Prophets and Popes
When asked to explain the differences that exist between the Roman Catholic and the Protestant churches, the papacy is often immediately brought to attention. In many conversations I have had, this comes across as a point of pride for Protestants who may see their denial of the papacy as an act of faithfulness to Christ as the head of the church. But what if this is actually an example of an oversight that has led to just the opposite? Perhaps the church is actually meant to fall under some kind of earthly authority established by God.
Throughout the history of God’s people, this has been the case. From the time of Moses to Samuel, God raised up judges to deliver his people from their enemies. Following the time of the judges, God anointed kings to govern and shepherd his people. Alongside the kings were prophets who authoritatively spoke on behalf of God into the community of God’s people. In the centre of all of this there was the high priest who represented the whole congregation of Israel and led them in liturgy and worship, fulfilling the requirements of the Law on their behalf.

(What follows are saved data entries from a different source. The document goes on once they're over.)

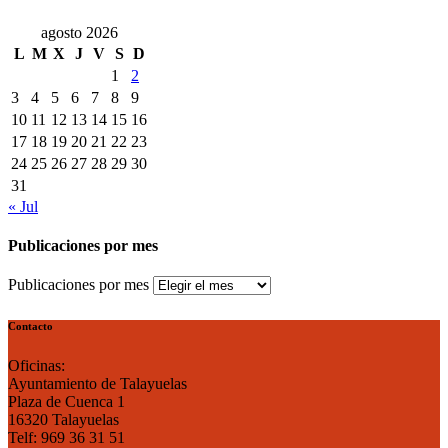
agosto 2026
L
M
X
J
V
S
D
1
2
3
4
5
6
7
8
9
10
11
12
13
14
15
16
17
18
19
20
21
22
23
24
25
26
27
28
29
30
31
« Jul
Publicaciones por mes
Publicaciones por mes
Contacto
Oficinas:
Ayuntamiento de Talayuelas
Plaza de Cuenca 1
16320 Talayuelas
Telf: 969 36 31 51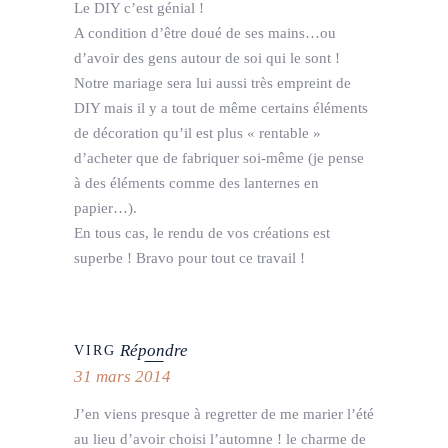
Le DIY c’est génial !
A condition d’être doué de ses mains…ou
d’avoir des gens autour de soi qui le sont !
Notre mariage sera lui aussi très empreint de
DIY mais il y a tout de même certains éléments
de décoration qu’il est plus « rentable »
d’acheter que de fabriquer soi-même (je pense
à des éléments comme des lanternes en
papier…).
En tous cas, le rendu de vos créations est
superbe ! Bravo pour tout ce travail !
Répondre
VIRG
31 mars 2014
J’en viens presque à regretter de me marier l’été
au lieu d’avoir choisi l’automne ! le charme de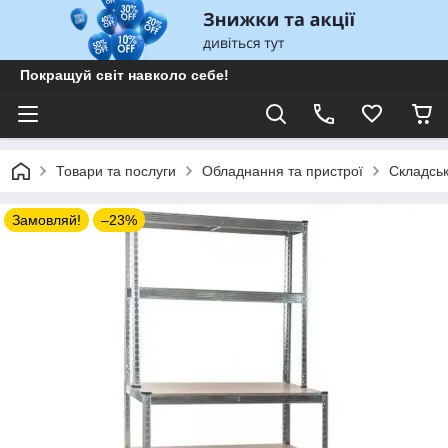
Покращуй світ навколо себе!
Товари та послуги
Oбладнання та пристрої
Складсь
Замовляй!
–23%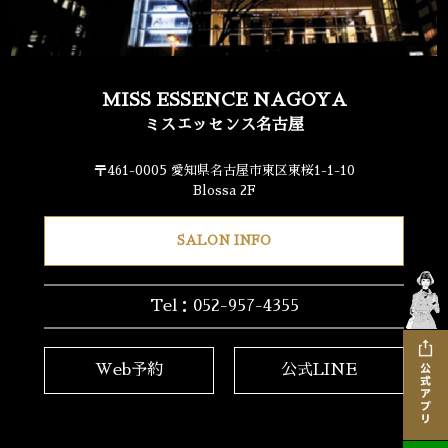
MISS ESSENCE NAGOYA
ミスエッセンス名古屋
〒461-0005 愛知県名古屋市東区東桜1-1-10
Blossa 2F
SALON INFO
Tel：052-957-4355
Web予約
公式LINE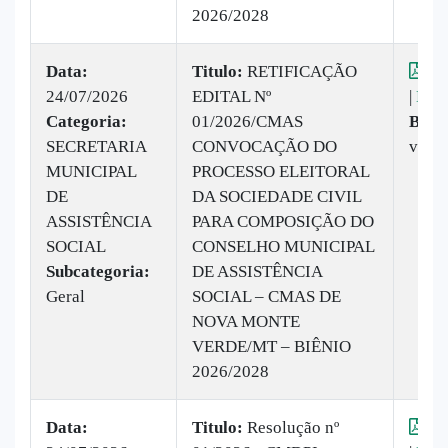
2026/2028
Data:
Titulo:
RETIFICAÇÃO
Vis
24/07/2026
EDITAL Nº
|
Baix
Categoria:
01/2026/CMAS
Baix
SECRETARIA
CONVOCAÇÃO DO
veze
MUNICIPAL
PROCESSO ELEITORAL
DE
DA SOCIEDADE CIVIL
ASSISTÊNCIA
PARA COMPOSIÇÃO DO
SOCIAL
CONSELHO MUNICIPAL
Subcategoria:
DE ASSISTÊNCIA
Geral
SOCIAL – CMAS DE
NOVA MONTE
VERDE/MT – BIÊNIO
2026/2028
Data:
Titulo:
Resolução nº
Vis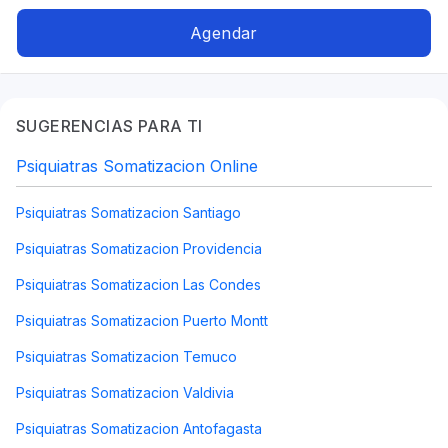
Agendar
SUGERENCIAS PARA TI
Psiquiatras Somatizacion Online
Psiquiatras Somatizacion Santiago
Psiquiatras Somatizacion Providencia
Psiquiatras Somatizacion Las Condes
Psiquiatras Somatizacion Puerto Montt
Psiquiatras Somatizacion Temuco
Psiquiatras Somatizacion Valdivia
Psiquiatras Somatizacion Antofagasta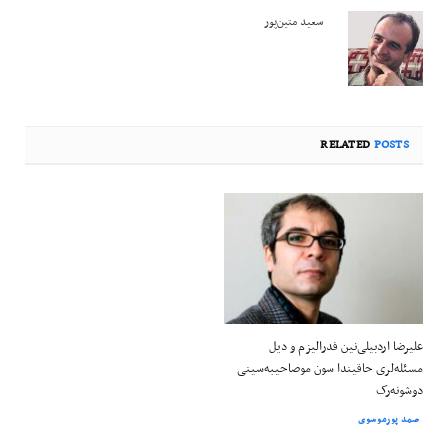
سعید متین‌پور
RELATED
POSTS
علیرضا اردبیلی‌نین فدرالیزم و دیل
مسئله‌لری حاقیندا سون موصاحیبه‌سینی
دوشونه‌رک
صمد پورموسوی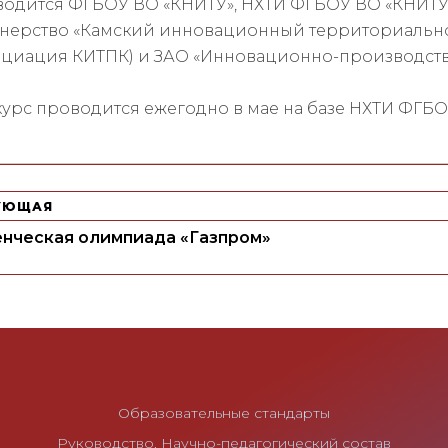
одится ФГБОУ ВО «КНИТУ», НХТИ ФГБОУ ВО «КНИТУ
нерство «Камский инновационный территориально
циация КИТПК) и ЗАО «Инновационно-производств
урс проводится ежегодно в мае на базе НХТИ ФГБО
УЮЩАЯ
нческая олимпиада «Газпром»
Образовательные стандарты
Руководство. Научно-педагогический состав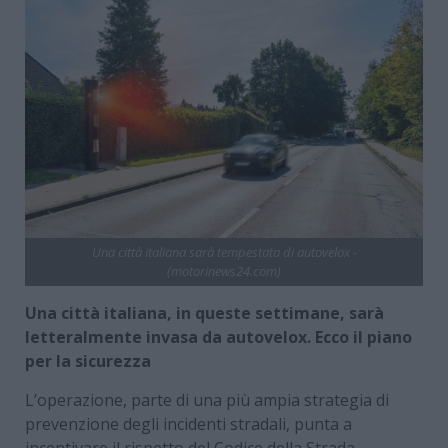
Una città italiana sarà tempestata di autovelox -
(motorinews24.com)
Una città italiana, in queste settimane, sarà
letteralmente invasa da autovelox. Ecco il piano
per la sicurezza
L’operazione, parte di una più ampia strategia di
prevenzione degli incidenti stradali, punta a
incentivare il rispetto del Codice della Strada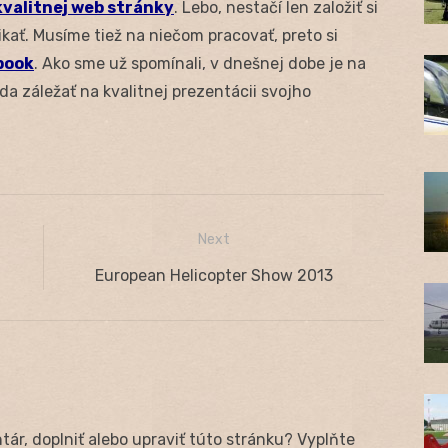
kvalitnej web stránky
. Lebo, nestačí len založiť si
kať. Musíme tiež na niečom pracovať, preto si
book
. Ako sme už spomínali, v dnešnej dobe je na
a záležať na kvalitnej prezentácii svojho
Next
Next
European Helicopter Show 2013
post:
ár, doplniť alebo upraviť túto stránku? Vyplňte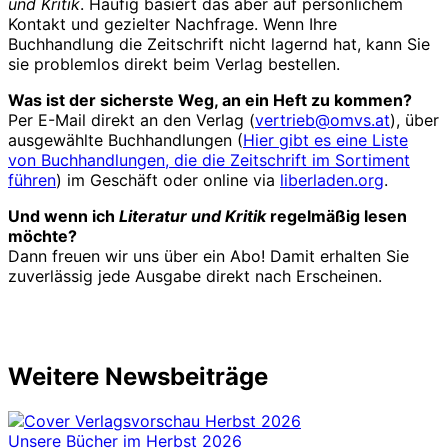
und Kritik
. Häufig basiert das aber auf persönlichem
Kontakt und gezielter Nachfrage. Wenn Ihre
Buchhandlung die Zeitschrift nicht lagernd hat, kann Sie
sie problemlos direkt beim Verlag bestellen.
Was ist der sicherste Weg, an ein Heft zu kommen?
Per E-Mail direkt an den Verlag (
vertrieb@omvs.at
), über
ausgewählte Buchhandlungen (
Hier gibt es eine Liste
von Buchhandlungen, die die Zeitschrift im Sortiment
führen
) im Geschäft oder online via
liberladen.org
.
Und wenn ich
Literatur und Kritik
regelmäßig lesen
möchte?
Dann freuen wir uns über ein Abo! Damit erhalten Sie
zuverlässig jede Ausgabe direkt nach Erscheinen.
Weitere Newsbeiträge
Unsere Bücher im Herbst 2026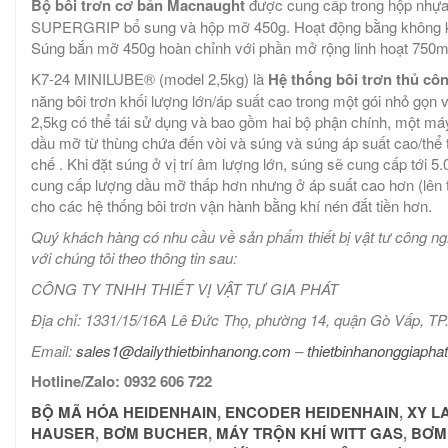
Bộ bôi trơn cơ bản Macnaught
được cung cấp trong hộp nhự
SUPERGRIP bổ sung và hộp mỡ 450g. Hoạt động bằng không khí
Súng bắn mỡ 450g hoàn chỉnh với phần mở rộng linh hoạt 750
K7-24 MINILUBE® (model 2,5kg) là
Hệ thống bôi trơn thủ c
năng bôi trơn khối lượng lớn/áp suất cao trong một gói nhỏ gọn
2,5kg có thể tái sử dụng và bao gồm hai bộ phận chính, một má
dầu mỡ từ thùng chứa đến vòi và súng và súng áp suất cao/thể
chế . Khi đặt súng ở vị trí âm lượng lớn, súng sẽ cung cấp tới 5.
cung cấp lượng dầu mỡ thấp hơn nhưng ở áp suất cao hơn (lên tới
cho các hệ thống bôi trơn vận hành bằng khí nén đắt tiền hơn.
Quý khách hàng có nhu cầu về sản phẩm thiết bị vật tư công ng
với chúng tôi theo thông tin sau:
CÔNG TY TNHH THIẾT VỊ VẬT TƯ GIA PHÁT
Địa chỉ: 1331/15/16A Lê Đức Thọ, phường 14, quận Gò Vấp, 
Email:
sales1@dailythietbinhanong.com
–
thietbinhanonggiaph
Hotline/Zalo: 0932 606 722
BỘ MÃ HÓA HEIDENHAIN
,
ENCODER HEIDENHAIN
,
XY L
HAUSER
,
BƠM BUCHER
,
MÁY TRỘN KHÍ WITT GAS
,
BƠM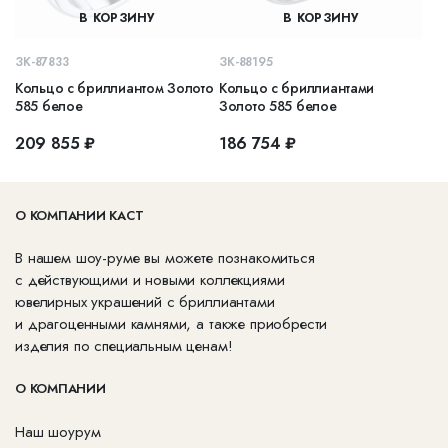
В КОРЗИНУ
В КОРЗИНУ
ЗК-87833
ЗК-88195
Кольцо с бриллиантом Золото
Кольцо с бриллиантами
585 белое
Золото 585 белое
209 855 ₽
186 754 ₽
О КОМПАНИИ КАСТ
В нашем шоу-руме вы можете познакомиться
с действующими и новыми коллекциями
ювелирных украшений с бриллиантами
и драгоценными камнями, а также приобрести
изделия по специальным ценам!
О КОМПАНИИ
Наш шоурум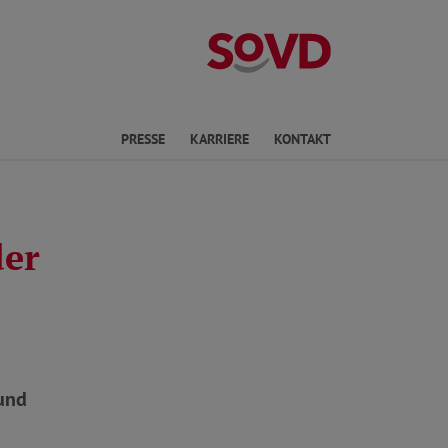
Landesverband R
en
PRESSE
KARRIERE
KONTAKT
der
 und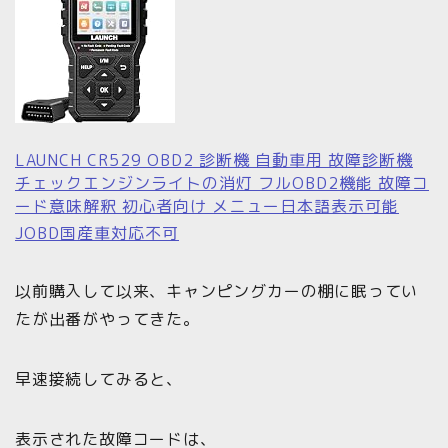
LAUNCH CR529 OBD2 診断機 自動車用 故障診断機
チェックエンジンライトの消灯 フルOBD2機能 故障コ
ード意味解釈 初心者向け メニュー日本語表示可能
JOBD国産車対応不可
以前購入して以来、キャンピングカーの棚に眠ってい
たが出番がやってきた。
早速接続してみると、
表示された故障コードは、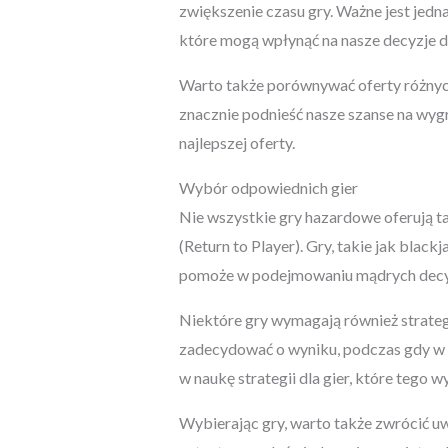
zwiększenie czasu gry. Ważne jest jedn
które mogą wpłynąć na nasze decyzje d
Warto także porównywać oferty różnych
znacznie podnieść nasze szanse na wygr
najlepszej oferty.
Wybór odpowiednich gier
Nie wszystkie gry hazardowe oferują ta
(Return to Player). Gry, takie jak blac
pomoże w podejmowaniu mądrych decyz
Niektóre gry wymagają również strateg
zadecydować o wyniku, podczas gdy w g
w naukę strategii dla gier, które tego 
Wybierając gry, warto także zwrócić u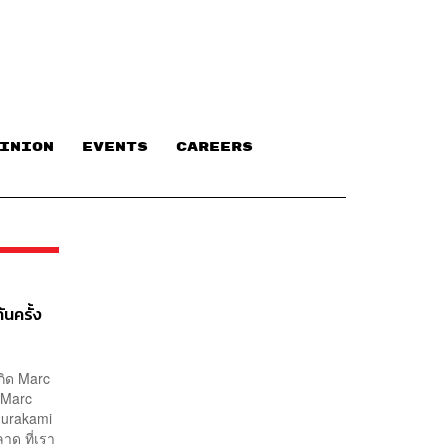
INION
EVENTS
CAREERS
นครั้ง
กิด Marc
 Marc
Murakami
ลาด ที่เรา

God’s calling of people into positions of authority did not end with the opening of the New Testament. As the author of Hebrews explains, Christ now holds the office of the high priest—our mediator, representative, and the one who fulfills the requirements of the Law. It is true that we need no other mediator before God, but it begs the question of the place of the other positions of authority within the New Testament era. The scriptures attest that God continued to place his authority in the hands of humans following the coming of Christ. After the ascension and the coming of the Spirit at Pentecost, the reader of Acts is introduced to the apostles who have received authority over the church in a way quite similar to the prophets of the Old Testament. Within the Protestant wing of the church, we don’t often think in these terms. I would suggest that our unwillingness to recognize prophetic or apostolic authority may be a mistake.
In the midst of great distaste for submission to other humans in authority, it is important to look to our past to discern if this distaste is valid, especially when it comes to authorities within the church. If God has continually shepherded his people through the care of other people, why are we often convinced that he works differently with us today? I wonder why we are often so quick to switch churches when we hear a different perspective from the pulpit. Or, why disagreements between a congregant and a leader often go unquestioned, or even applauded? I would argue that acts such as these grieve the Spirit by whom these leaders have been gifted and established in their various positions.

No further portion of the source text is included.